-- REQUIREMENT --
Please copy every line from the following entries in which the word "castello" appears.
(Beginning of RECORDS FOR THE EXERCISE)
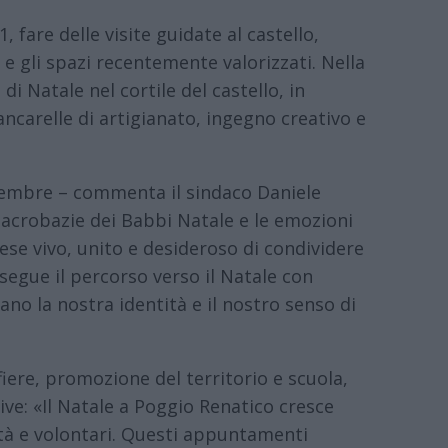
 fare delle visite guidate al castello,
 e gli spazi recentemente valorizzati. Nella
di Natale nel cortile del castello, in
ncarelle di artigianato, ingegno creativo e
icembre – commenta il sindaco Daniele
 acrobazie dei Babbi Natale e le emozioni
aese vivo, unito e desideroso di condividere
egue il percorso verso il Natale con
no la nostra identità e il nostro senso di
fiere, promozione del territorio e scuola,
ative: «Il Natale a Poggio Renatico cresce
ltà e volontari. Questi appuntamenti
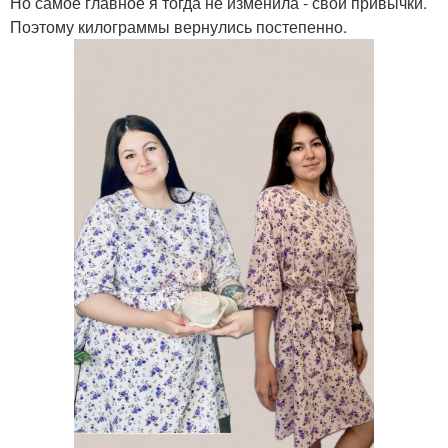
Но самое главное я тогда не изменила - свои привычки.
Поэтому килограммы вернулись постепенно.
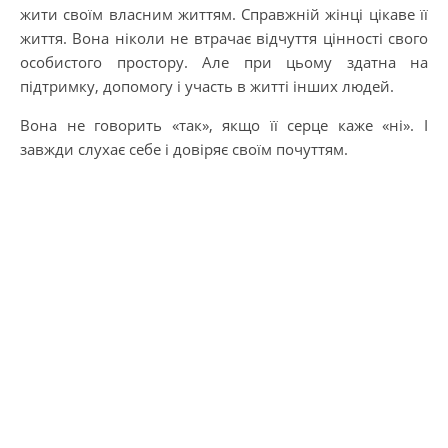
жити своїм власним життям. Справжній жінці цікаве її
життя. Вона ніколи не втрачає відчуття цінності свого
особистого простору. Але при цьому здатна на
підтримку, допомогу і участь в житті інших людей.
Вона не говорить «так», якщо її серце каже «ні». І
завжди слухає себе і довіряє своїм почуттям.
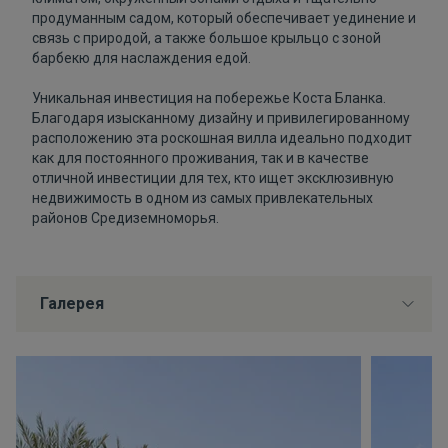
продуманным садом, который обеспечивает уединение и
связь с природой, а также большое крыльцо с зоной
барбекю для наслаждения едой.
Уникальная инвестиция на побережье Коста Бланка.
Благодаря изысканному дизайну и привилегированному
расположению эта роскошная вилла идеально подходит
как для постоянного проживания, так и в качестве
отличной инвестиции для тех, кто ищет эксклюзивную
недвижимость в одном из самых привлекательных
районов Средиземноморья.
Галерея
(End of RECORDS FOR THE EXERCISE)
-- PROBLEM SOLUTION --
 fare delle visite guidate al castello,
di Natale nel cortile del castello, in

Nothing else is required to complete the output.